• **PROBLEM TO WORK ON**: The answer must be an exact copy of every entry, with no pictures in it.

----------------

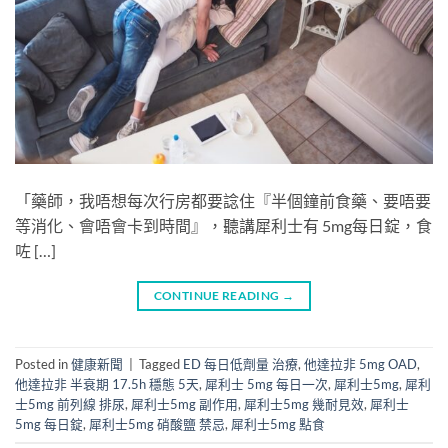
「藥師，我唔想每次行房都要諗住『半個鐘前食藥、要唔要
等消化、會唔會卡到時間』，聽講犀利士有 5mg每日錠，食
咗 […]
CONTINUE READING
→
Posted in
健康新聞
|
Tagged
ED 每日低劑量 治療
,
他達拉非 5mg OAD
,
他達拉非 半衰期 17.5h 穩態 5天
,
犀利士 5mg 每日一次
,
犀利士5mg
,
犀利
士5mg 前列線 排尿
,
犀利士5mg 副作用
,
犀利士5mg 幾耐見效
,
犀利士
5mg 每日錠
,
犀利士5mg 硝酸鹽 禁忌
,
犀利士5mg 點食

----------------

• **SOLVED EXERCISE**:
「藥師，我唔想每次行房都要諗住『半個鐘前食藥、要唔要
等消化、會唔會卡到時間』，聽講犀利士有 5mg每日錠，食
咗 […]
CONTINUE READING
→
Posted in
健康新聞
|
Tagged
ED 每日低劑量 治療
,
他達拉非 5mg OAD
,
他達拉非 半衰期 17.5h 穩態 5天
,
犀利士 5mg 每日一次
,
犀利士5mg
,
犀利
士5mg 前列線 排尿
,
犀利士5mg 副作用
,
犀利士5mg 幾耐見效
,
犀利士
5mg 每日錠
,
犀利士5mg 硝酸鹽 禁忌
,
犀利士5mg 點食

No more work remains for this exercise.